- WORK TO COMPLETE:
Find each line below where the word "Delete" occurs, and copy it.

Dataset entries

###

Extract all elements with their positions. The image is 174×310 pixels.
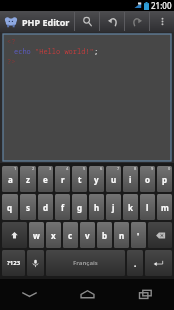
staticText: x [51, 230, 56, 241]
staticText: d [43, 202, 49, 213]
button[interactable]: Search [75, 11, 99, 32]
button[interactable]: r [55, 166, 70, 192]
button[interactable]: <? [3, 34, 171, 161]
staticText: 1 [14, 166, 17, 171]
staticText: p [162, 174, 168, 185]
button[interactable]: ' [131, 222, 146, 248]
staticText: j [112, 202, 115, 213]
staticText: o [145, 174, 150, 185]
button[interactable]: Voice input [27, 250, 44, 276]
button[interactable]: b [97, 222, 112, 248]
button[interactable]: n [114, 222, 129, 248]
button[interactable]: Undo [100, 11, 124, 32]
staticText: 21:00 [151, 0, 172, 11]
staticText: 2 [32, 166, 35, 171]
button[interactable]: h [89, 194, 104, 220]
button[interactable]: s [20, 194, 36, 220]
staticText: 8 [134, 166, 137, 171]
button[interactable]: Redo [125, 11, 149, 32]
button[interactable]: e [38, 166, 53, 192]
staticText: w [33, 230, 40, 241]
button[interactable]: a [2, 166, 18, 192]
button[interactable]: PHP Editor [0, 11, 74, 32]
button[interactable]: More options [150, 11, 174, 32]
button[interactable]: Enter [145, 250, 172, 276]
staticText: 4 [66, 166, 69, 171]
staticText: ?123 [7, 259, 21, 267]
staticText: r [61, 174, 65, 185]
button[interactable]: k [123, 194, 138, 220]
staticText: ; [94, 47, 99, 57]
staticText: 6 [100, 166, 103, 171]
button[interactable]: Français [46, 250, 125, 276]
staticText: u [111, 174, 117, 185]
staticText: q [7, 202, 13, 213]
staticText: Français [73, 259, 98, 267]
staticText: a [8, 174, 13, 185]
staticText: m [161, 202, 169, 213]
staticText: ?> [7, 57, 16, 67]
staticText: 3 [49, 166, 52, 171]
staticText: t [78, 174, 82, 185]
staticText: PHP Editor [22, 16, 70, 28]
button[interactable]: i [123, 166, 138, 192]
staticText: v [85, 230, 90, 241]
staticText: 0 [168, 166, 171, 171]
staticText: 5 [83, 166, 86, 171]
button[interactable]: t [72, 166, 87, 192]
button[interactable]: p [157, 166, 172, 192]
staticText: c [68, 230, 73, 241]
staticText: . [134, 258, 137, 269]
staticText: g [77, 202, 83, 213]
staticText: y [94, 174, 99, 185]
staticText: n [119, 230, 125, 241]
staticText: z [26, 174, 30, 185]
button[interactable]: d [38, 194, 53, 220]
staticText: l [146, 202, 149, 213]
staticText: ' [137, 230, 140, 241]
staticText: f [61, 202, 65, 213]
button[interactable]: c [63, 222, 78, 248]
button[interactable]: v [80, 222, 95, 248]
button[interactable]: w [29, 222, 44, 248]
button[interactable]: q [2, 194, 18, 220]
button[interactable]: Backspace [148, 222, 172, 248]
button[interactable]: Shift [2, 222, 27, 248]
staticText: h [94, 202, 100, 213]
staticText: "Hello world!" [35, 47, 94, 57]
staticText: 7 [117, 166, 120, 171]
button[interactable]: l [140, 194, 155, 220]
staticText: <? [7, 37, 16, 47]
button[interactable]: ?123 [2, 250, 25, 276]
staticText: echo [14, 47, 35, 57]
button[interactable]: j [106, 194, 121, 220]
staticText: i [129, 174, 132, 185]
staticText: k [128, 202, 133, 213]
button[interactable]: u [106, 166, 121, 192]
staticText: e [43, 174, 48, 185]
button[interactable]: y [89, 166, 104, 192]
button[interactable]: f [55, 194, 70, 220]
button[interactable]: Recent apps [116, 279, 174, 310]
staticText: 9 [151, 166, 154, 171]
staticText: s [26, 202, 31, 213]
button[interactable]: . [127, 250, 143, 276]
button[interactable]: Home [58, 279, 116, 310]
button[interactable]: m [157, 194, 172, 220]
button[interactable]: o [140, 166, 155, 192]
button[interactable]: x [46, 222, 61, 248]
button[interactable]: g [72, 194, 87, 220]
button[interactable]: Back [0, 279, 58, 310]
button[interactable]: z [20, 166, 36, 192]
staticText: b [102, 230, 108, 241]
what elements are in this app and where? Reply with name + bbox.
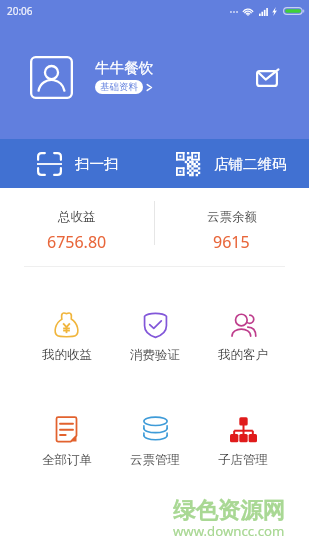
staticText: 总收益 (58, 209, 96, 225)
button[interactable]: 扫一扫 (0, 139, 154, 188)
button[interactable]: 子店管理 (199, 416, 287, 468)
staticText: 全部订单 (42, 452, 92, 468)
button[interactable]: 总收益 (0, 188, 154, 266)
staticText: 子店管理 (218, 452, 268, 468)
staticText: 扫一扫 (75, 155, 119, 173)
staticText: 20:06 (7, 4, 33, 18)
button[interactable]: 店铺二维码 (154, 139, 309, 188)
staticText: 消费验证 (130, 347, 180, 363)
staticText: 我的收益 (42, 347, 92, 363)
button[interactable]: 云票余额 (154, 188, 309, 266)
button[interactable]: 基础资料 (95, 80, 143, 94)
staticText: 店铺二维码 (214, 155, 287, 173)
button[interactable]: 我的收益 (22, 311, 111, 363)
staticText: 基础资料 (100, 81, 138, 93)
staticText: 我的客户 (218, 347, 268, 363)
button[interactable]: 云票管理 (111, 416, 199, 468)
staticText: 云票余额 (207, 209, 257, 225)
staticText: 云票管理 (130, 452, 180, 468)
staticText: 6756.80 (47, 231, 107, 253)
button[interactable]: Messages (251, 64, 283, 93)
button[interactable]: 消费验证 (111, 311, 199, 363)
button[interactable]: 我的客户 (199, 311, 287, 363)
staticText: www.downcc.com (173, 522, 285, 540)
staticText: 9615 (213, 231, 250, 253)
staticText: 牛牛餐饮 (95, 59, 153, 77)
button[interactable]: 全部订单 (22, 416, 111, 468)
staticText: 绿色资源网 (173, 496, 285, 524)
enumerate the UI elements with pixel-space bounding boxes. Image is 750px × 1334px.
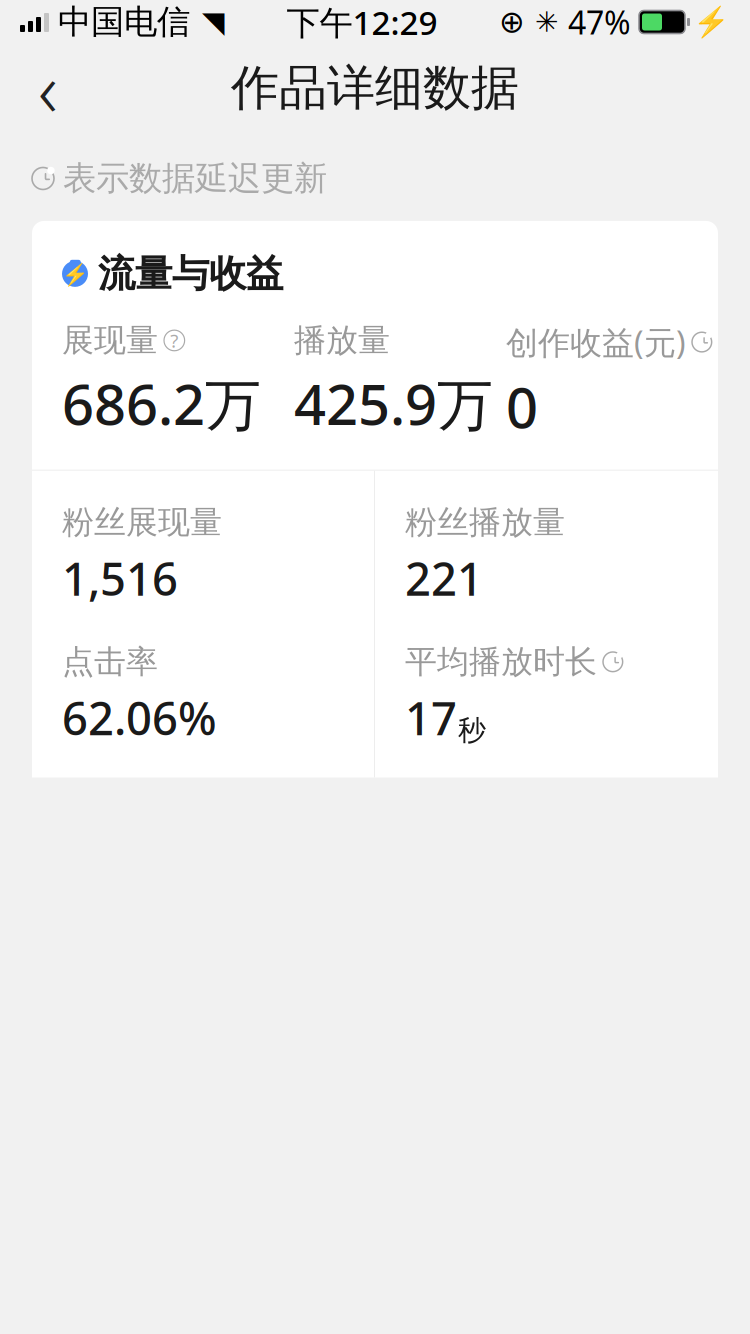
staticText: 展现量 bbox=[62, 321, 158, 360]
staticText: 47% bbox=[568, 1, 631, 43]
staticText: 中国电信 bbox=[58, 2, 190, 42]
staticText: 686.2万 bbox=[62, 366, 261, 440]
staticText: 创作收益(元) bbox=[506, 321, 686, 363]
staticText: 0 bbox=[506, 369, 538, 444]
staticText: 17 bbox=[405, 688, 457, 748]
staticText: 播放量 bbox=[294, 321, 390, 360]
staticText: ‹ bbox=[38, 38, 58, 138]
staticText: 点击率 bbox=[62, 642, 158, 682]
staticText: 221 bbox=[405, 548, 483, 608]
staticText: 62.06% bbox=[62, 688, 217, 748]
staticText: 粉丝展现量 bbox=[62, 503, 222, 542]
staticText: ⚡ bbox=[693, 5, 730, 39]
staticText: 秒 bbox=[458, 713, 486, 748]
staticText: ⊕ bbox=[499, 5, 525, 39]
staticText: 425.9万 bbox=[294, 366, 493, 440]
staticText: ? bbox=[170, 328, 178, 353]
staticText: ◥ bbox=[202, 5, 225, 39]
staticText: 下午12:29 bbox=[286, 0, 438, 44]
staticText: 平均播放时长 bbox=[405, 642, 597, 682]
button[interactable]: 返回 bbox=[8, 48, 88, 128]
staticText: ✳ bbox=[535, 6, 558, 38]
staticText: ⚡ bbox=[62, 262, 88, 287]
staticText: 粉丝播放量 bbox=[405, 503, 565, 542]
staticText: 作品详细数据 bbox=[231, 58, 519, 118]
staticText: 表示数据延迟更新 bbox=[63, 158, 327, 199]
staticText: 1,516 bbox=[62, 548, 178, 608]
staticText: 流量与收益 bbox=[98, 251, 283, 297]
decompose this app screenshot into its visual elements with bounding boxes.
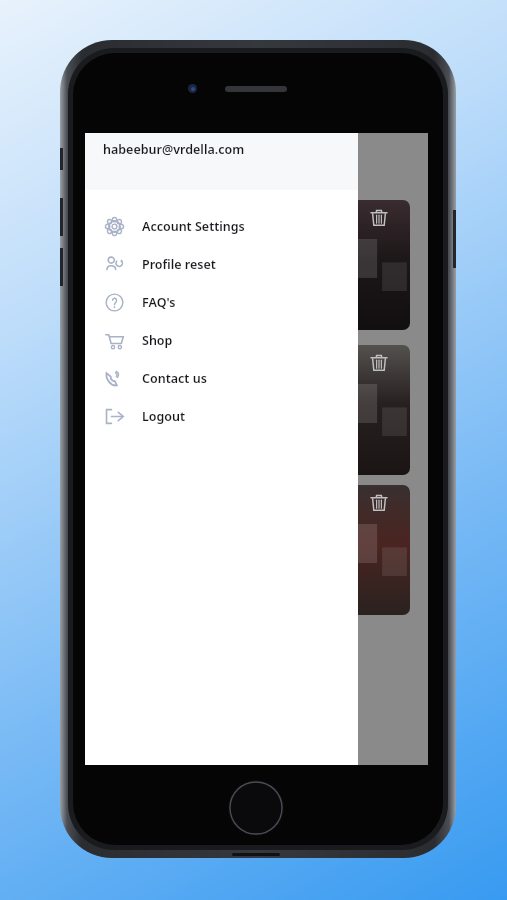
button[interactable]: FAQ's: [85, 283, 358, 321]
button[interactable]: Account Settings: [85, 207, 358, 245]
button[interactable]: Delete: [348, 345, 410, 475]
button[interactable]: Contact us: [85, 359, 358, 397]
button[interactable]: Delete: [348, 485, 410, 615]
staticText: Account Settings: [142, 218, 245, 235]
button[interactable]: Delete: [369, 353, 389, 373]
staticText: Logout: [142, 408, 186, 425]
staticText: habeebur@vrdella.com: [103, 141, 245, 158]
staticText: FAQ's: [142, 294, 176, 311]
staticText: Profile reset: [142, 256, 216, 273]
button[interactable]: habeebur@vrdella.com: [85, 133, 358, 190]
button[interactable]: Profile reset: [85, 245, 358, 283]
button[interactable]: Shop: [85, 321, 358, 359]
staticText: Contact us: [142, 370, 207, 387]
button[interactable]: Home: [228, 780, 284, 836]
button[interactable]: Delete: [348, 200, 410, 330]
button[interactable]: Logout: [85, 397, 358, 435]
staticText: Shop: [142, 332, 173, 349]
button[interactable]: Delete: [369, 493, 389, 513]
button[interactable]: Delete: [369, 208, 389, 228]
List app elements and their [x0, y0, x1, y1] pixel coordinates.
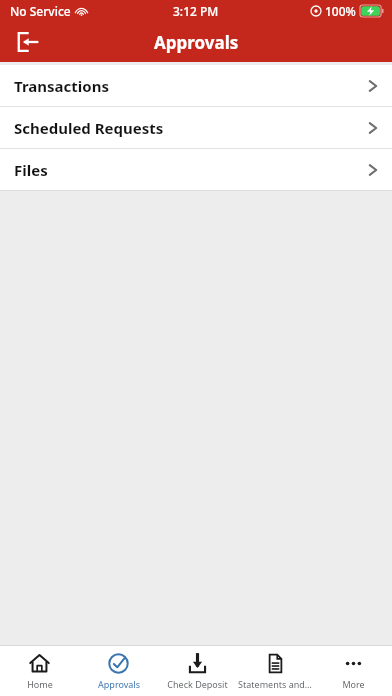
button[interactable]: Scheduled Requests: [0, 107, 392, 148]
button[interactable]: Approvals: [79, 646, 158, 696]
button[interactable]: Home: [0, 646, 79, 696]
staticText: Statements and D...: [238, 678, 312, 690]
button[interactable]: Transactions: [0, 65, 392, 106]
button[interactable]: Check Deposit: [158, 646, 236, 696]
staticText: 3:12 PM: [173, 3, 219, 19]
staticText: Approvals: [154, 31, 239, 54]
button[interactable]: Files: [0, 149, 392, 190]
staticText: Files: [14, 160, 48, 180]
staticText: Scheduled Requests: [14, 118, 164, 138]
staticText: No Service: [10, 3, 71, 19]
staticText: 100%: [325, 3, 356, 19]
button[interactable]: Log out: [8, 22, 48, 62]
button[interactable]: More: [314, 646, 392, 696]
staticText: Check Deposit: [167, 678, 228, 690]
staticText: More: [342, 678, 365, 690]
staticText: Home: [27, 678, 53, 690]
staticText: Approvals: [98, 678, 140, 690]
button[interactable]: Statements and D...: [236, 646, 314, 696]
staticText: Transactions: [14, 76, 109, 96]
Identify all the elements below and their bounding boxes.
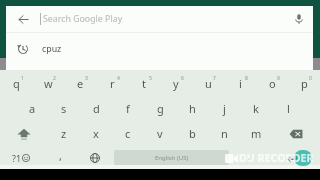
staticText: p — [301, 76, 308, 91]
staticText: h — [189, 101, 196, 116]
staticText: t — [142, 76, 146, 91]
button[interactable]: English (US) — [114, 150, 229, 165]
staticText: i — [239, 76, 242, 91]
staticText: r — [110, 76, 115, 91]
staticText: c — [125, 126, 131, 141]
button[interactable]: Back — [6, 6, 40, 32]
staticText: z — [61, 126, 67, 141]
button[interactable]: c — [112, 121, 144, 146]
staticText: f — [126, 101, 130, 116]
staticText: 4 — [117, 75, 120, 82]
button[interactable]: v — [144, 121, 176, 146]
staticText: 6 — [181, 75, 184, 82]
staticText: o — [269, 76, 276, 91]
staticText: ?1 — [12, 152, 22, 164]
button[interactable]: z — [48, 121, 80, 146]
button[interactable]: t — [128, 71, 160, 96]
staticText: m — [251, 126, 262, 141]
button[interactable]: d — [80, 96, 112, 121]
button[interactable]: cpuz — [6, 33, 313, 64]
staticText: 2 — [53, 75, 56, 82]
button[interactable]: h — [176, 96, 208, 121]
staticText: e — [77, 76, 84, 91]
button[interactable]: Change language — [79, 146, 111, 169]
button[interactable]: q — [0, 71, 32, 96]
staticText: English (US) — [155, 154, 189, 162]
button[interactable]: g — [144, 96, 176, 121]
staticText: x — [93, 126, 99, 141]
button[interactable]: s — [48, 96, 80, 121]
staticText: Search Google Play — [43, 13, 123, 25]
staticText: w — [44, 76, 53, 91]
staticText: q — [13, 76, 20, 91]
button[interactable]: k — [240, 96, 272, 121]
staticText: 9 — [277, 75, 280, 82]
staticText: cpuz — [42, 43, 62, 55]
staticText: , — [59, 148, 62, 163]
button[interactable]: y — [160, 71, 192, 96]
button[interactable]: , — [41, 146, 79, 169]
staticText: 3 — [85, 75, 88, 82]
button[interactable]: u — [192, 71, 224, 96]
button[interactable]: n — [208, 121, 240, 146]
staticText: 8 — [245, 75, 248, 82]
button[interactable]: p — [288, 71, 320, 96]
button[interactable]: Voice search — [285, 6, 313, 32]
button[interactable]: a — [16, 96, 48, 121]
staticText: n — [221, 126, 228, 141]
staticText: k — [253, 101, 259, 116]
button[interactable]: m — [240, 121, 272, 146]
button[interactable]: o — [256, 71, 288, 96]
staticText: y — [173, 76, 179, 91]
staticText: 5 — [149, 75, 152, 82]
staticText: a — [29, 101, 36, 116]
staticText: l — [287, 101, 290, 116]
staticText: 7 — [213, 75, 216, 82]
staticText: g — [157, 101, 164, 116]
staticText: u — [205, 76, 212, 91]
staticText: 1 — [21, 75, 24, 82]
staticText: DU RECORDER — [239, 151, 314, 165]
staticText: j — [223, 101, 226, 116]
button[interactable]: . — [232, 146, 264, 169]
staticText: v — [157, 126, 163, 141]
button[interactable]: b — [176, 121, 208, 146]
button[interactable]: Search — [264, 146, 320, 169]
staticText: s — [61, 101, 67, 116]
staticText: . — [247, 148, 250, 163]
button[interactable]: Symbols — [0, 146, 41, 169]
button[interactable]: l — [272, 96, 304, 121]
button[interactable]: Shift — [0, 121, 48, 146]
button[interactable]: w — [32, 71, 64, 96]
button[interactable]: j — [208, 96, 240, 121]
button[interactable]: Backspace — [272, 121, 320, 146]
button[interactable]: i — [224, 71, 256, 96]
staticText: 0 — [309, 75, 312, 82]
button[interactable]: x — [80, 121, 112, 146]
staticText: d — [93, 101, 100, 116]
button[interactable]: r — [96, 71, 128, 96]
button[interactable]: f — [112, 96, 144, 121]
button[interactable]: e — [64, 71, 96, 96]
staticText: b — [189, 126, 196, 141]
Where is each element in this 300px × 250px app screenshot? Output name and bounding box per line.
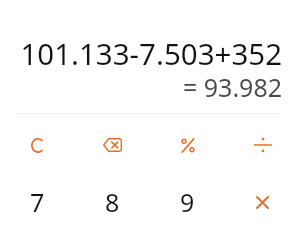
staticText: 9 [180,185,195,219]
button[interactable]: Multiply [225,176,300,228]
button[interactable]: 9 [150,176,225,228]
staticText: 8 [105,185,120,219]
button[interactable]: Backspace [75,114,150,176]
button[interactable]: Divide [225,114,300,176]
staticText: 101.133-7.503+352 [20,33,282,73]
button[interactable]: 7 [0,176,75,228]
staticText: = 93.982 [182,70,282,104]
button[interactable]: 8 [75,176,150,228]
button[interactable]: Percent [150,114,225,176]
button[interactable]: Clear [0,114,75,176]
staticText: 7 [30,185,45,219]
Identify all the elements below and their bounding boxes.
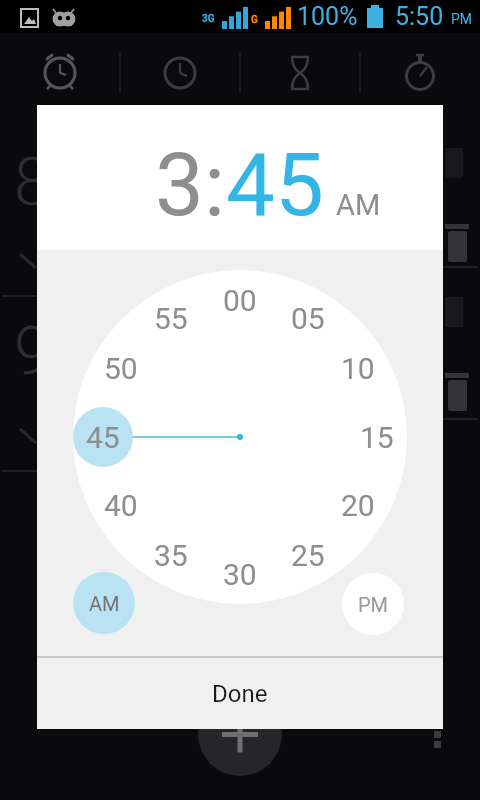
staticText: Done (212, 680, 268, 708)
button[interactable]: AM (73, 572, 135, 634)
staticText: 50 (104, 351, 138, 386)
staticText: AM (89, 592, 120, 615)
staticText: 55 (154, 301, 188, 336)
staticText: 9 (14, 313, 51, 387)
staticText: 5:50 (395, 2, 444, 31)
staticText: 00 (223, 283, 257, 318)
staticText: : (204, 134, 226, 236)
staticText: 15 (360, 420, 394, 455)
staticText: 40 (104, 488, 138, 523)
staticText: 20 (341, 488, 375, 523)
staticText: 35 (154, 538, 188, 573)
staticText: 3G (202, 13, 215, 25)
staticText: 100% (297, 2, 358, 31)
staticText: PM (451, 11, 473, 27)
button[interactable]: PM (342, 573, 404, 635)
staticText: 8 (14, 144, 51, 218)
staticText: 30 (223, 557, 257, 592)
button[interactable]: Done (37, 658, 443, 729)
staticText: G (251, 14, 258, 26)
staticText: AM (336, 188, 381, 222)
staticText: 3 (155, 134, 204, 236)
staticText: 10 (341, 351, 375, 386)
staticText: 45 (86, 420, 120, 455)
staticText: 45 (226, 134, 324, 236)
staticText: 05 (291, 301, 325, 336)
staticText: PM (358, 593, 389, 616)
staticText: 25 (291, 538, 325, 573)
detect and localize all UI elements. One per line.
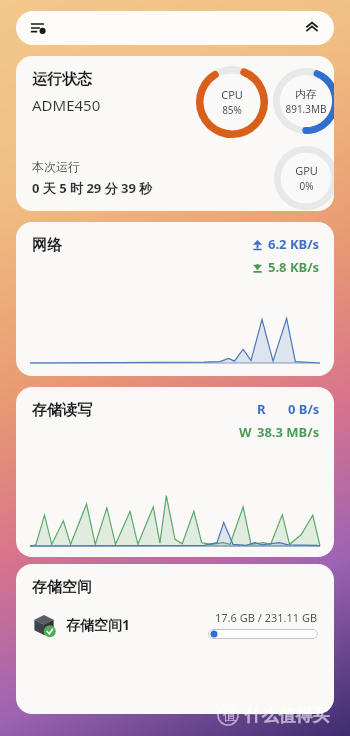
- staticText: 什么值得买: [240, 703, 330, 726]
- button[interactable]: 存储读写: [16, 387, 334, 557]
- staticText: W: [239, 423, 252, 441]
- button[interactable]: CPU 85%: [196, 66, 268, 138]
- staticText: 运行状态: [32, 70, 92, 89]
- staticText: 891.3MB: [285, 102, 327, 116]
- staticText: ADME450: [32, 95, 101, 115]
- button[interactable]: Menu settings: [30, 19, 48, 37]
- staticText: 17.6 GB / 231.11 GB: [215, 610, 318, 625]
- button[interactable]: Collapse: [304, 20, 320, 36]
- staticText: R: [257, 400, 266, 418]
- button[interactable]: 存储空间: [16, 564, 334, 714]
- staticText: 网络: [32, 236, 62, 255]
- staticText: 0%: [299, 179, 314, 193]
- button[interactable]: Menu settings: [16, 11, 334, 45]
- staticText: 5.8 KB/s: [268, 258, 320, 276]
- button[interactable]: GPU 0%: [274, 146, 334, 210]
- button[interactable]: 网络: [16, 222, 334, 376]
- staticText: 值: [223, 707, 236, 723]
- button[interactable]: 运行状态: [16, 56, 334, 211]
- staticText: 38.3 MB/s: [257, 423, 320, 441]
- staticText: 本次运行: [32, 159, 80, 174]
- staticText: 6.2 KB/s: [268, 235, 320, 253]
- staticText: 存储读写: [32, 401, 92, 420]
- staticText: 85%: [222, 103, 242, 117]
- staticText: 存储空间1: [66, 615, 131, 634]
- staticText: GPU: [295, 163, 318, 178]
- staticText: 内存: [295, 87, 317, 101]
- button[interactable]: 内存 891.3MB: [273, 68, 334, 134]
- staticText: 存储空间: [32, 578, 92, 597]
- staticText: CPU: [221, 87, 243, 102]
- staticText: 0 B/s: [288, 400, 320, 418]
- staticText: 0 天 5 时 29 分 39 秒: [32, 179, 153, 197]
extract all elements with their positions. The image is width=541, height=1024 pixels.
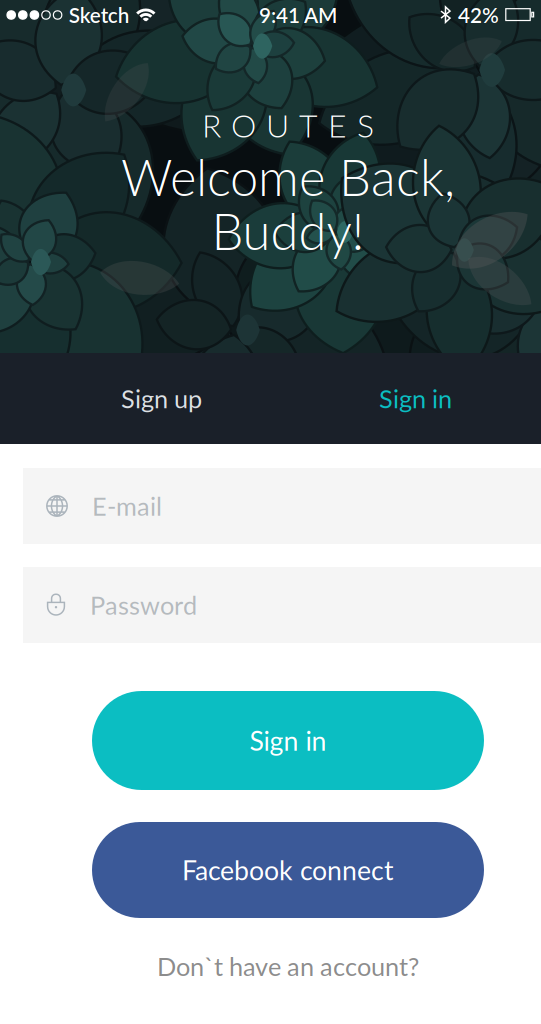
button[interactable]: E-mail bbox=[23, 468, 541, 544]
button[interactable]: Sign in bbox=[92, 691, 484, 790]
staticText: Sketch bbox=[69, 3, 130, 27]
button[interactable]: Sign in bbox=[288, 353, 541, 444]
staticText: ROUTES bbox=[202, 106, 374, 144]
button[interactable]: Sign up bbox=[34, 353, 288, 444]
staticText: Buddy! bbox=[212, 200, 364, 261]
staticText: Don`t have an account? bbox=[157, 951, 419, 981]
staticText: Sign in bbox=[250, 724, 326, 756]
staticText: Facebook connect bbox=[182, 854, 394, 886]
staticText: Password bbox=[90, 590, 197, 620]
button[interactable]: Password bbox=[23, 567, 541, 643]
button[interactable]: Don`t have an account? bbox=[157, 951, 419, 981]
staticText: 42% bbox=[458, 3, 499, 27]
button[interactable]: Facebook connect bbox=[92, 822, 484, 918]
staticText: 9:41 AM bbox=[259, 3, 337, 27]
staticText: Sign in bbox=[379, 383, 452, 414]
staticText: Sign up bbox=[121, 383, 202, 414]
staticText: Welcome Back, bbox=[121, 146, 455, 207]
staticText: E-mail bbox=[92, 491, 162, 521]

###

- RESPONSE:
button[interactable]: Delete: [348, 345, 410, 475]
button[interactable]: Delete: [348, 485, 410, 615]
button[interactable]: Delete: [369, 353, 389, 373]
button[interactable]: Delete: [348, 200, 410, 330]
button[interactable]: Delete: [369, 493, 389, 513]
button[interactable]: Delete: [369, 208, 389, 228]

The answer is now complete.